“Public Healing” – Sermon by Rev. Brian Combs 2/4/15
Mother-in-laws have a bad reputation. Too nosey, too controlling, too interested in keeping their child a child. Relatives that are better dismissed. But not so in the Gospel of Mark where Simon Peter’s mother-in-law is not only the first model of discipleship, but the first to be healed by Jesus.
Mark 1:29-39 As soon as they left the synagogue, they entered the house of Simon and Andrew, with James and John. Now Simon’s mother-in-law was in bed with a fever, and they told him about her at once. He came and took her by the hand and lifted her up. Then the fever left her, and she began to serve them. That evening, at sundown, they brought to him all who were sick or possessed with demons. And the whole city was gathered around the door. And he cured many who were sick with various diseases, and cast out many demons; and he would not permit the demons to speak, because they knew him. In the morning, while it was still very dark, he got up and went out to a deserted place, and there he prayed. And Simon and his companions hunted for him. When they found him, they said to him, “Everyone is searching for you.” He answered, “Let us go on to the neighboring towns, so that I may proclaim the message there also; for that is what I came out to do.” And he went throughout Galilee, proclaiming the message in their synagogues and casting out demons.
Where does healing begin for the mother-in-law?
Congregational Responses:
By getting up to serve.
By letting Jesus into her home.
In her house, not the synagogue where the sick weren’t permitted.
The story has been told about a pastor who showed up on the psychiatric ward to visit a congregant who had been committed. The minister greeted him saying, “We’ve missed you so much on Sundays.” In a blue gown and paper slippers, the member responded, “I come to this ward because my mind is sick. It doesn’t work right. I go to church when my spirit is sick. But folks don’t want me in the pews. They don’t want me to remind them that they might be sick of spirit too.”

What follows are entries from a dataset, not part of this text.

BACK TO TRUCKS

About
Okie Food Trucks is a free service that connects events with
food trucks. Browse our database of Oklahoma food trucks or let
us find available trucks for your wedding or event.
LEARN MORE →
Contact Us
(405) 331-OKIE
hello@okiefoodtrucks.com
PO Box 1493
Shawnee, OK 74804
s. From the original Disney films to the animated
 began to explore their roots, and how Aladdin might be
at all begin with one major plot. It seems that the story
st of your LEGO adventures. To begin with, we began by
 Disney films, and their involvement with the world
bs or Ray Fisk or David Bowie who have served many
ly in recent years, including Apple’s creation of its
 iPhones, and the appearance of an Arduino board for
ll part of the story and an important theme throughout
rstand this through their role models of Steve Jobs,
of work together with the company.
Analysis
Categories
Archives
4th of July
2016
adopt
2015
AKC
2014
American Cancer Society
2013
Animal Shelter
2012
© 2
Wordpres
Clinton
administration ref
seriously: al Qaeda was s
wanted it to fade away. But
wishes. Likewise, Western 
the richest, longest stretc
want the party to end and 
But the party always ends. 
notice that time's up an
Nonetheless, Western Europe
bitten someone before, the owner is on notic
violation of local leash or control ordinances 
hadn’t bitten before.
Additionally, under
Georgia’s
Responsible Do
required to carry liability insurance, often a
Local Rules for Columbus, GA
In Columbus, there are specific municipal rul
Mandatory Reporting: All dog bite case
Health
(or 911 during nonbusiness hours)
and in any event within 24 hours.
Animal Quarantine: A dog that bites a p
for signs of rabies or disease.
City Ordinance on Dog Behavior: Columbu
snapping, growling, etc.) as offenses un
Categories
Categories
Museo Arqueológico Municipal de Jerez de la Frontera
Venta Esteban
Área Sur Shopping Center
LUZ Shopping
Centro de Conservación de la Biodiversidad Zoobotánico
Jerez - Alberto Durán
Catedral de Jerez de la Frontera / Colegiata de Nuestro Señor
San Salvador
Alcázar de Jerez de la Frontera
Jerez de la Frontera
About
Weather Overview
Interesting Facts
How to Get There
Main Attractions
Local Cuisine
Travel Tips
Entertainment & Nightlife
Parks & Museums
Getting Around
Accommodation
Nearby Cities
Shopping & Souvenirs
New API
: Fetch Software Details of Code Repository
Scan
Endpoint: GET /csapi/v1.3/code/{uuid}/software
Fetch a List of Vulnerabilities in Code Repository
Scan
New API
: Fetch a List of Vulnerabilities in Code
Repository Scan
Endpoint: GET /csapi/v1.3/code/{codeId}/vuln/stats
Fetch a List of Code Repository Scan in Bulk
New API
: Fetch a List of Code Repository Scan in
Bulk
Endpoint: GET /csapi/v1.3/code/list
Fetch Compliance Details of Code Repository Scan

Where does healing begin for the mother-in-law?
Instead of privately suffering in the backroom, covered in the blankets of isolation, sweaty from the hot flashes of judgment, shivering from the cold chills of shame, she let the city gather at her bedside, let Jesus touch her where it hurt most. She went public with her illness.
I’m riddled with cancer. I’m down to three T-cells. I’m a late night pornographer. I’m an adulterer. I’m a victim of daddy’s fists. I’m a victimizer of my own self-worth.
Whatever it is, whether you call it a spirit or a sickness, a fever or a demon, we’re all possessed by something.
And if a casting out is what you’re after, then feel bettering knowing there’s recovery in confession, there’s power in naming, there’s healing in witness.
There’s recovery in confession, there’s power in naming, there’s healing in witness.
The Church is the only institution in the world whose membership is dependent upon knowing that we are all in need of a divine physician.